Work instructions: Each line with the string "March" is to be copied from the records below.

Records shown:

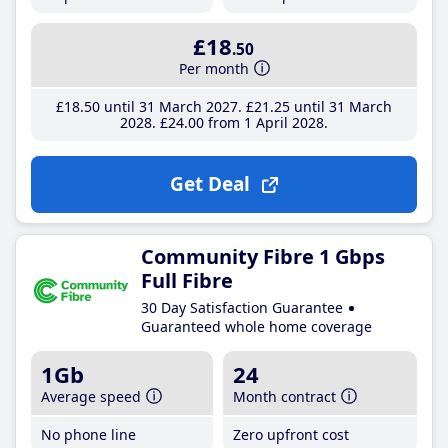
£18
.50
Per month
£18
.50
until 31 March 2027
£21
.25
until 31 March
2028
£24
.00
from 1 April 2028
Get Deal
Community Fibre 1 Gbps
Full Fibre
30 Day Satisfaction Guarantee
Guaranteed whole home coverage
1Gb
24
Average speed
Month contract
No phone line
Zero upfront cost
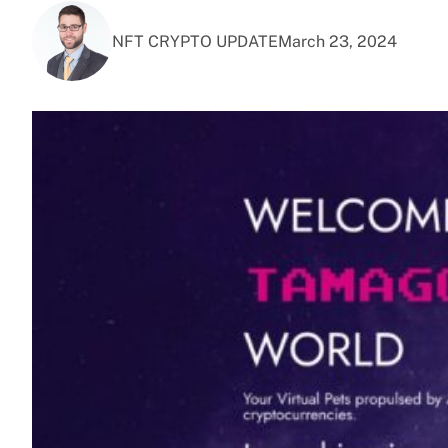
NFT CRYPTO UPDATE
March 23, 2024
* * *
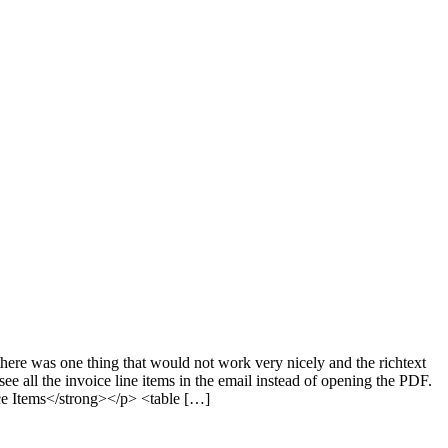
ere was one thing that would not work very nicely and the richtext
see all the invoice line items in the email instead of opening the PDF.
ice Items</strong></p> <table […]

Exercise answer:
until 31 March 2027
until 31 March
March 23, 2024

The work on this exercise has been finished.